Planning for this blog, again, has been one of the most uneasy experiences I’ve ever had. However, it wasn’t the actual planning phase that was uncomfortable; as we all know, I’m very comfortable in the planning phases. It’s been the inching closer and closer to being finished that has proved to kick up the deepest, dustiest emotions for me to face. I’ve had multiple crying sessions, times where I would sit in front of my laptop and would just find myself picking up my phone in place of my hands on the keyboard. Sometimes, I hated everything I did and questioned why I wasted my time knowing I could never actually do this. Several times, I allowed my mind to settle on the thought that people would read this and question why I’ve ever said I love to write. I spent a lot of time trying to ignore the part of me waiting for a reason out of my control to come out of nowhere and stop everything. Forcing myself to keep typing even when so much of me is, even now, telling me to run away and tell everyone some excuse or another as to why “it just wasn’t my time” feels like playing ding dong ditch with myself. The version of me waiting on this version to catch up is doing the work while I cling onto her leg like a child who just won’t let go. This experience feels like I’m exactly where I need to be and like I’m doing something silly for even thinking I’m ready for at all. For me, forfeiting this race means embracing what life feels like in the discomfort of the transition phase. The phase where I refuse to cling onto the part of me that wants to hide because she can’t fathom deserving a life where success does not have to come only from suffering through hell and high water.

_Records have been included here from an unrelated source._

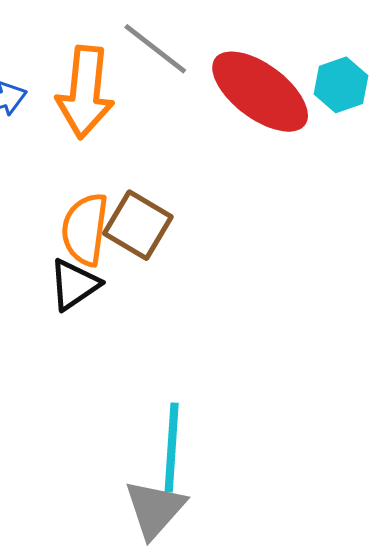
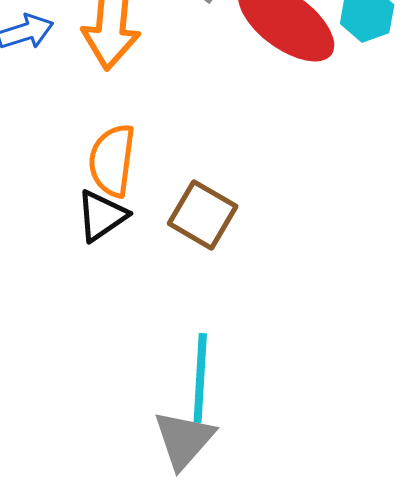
brown square: (138, 225) -> (203, 215), moved

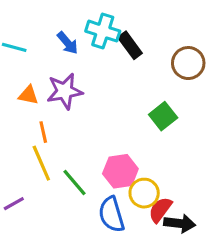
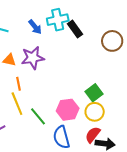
cyan cross: (103, 31) -> (58, 20), turned -30
green square: (163, 116) -> (94, 93), moved
yellow circle: (144, 193) -> (95, 112), moved

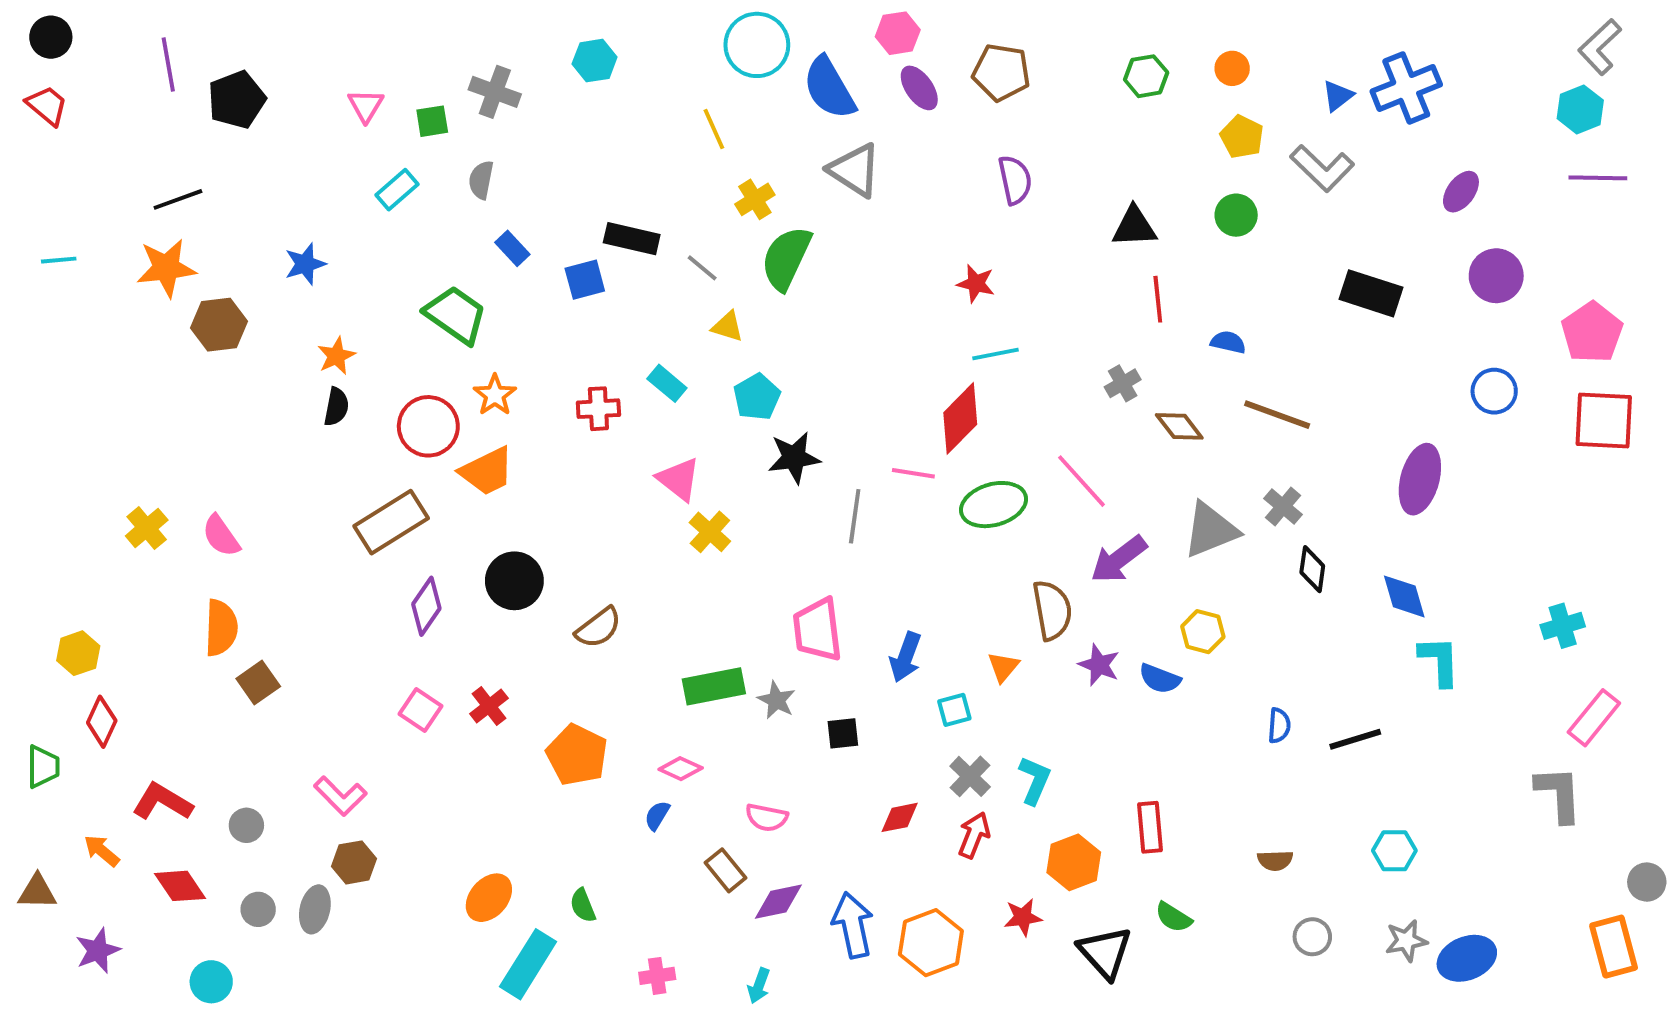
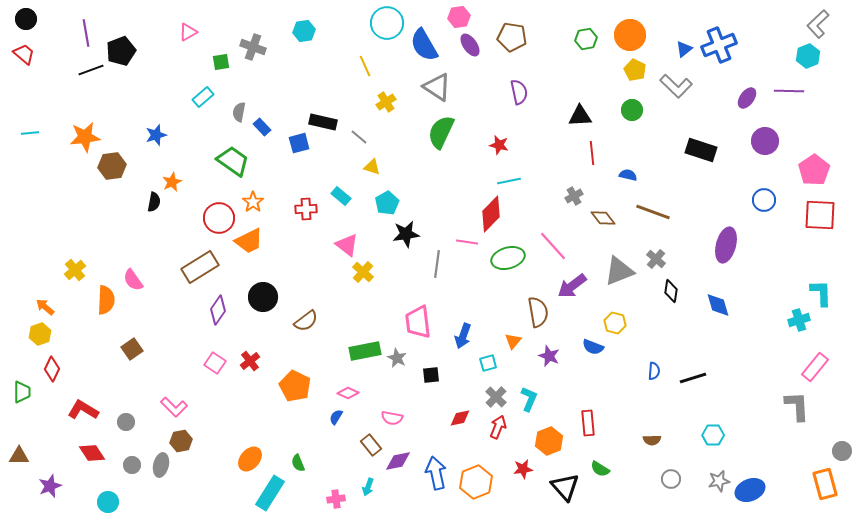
orange circle: (1232, 68) -> (630, 35), size x1.8
pink triangle: (366, 106) -> (188, 32), moved, turned 30
purple line: (1598, 178) -> (789, 91), moved
gray semicircle: (481, 180) -> (239, 112), moved
black line: (178, 199) -> (91, 70), moved
green semicircle: (786, 258) -> (441, 132), moved
black semicircle: (336, 407) -> (154, 202), moved
pink semicircle: (221, 536) -> (133, 280), moved
orange semicircle: (221, 628) -> (106, 300), moved
cyan L-shape: (1439, 661) -> (821, 293), moved
purple star: (1099, 665) -> (549, 356), moved
orange arrow: (102, 851) -> (45, 307), moved
cyan arrow: (759, 986) -> (368, 487), moved

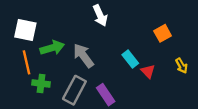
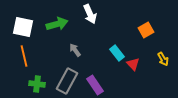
green arrow: (52, 48) -> (57, 24), moved
gray arrow: (83, 56) -> (75, 50), size x0.6
green cross: (41, 83) -> (37, 84), moved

The phase where I’m no longer clinging to the legs of my past or running after some future where I’m “better.”
Even through facing the bits I’ve buried, I don’t think I can ever truly quiet that voice that sounds a concerning amount like my own, telling me my only two options are faultless or failure. And I won’t try. I’ve spent enough time feeling like a shaken soda bottle to know that the more you try to ignore something, the more present it becomes just to spite you. So, I won’t try. I won’t attempt to pretend it doesn’t exist. I won’t pretend I don’t hear it. I won’t attempt to conceal it with confidence, either. I know that I cannot continue to be my own barrier. I cannot let my mind betray me into thinking I need to stay where I am. The only option is to use its tactics against it and continue to move in spite of it.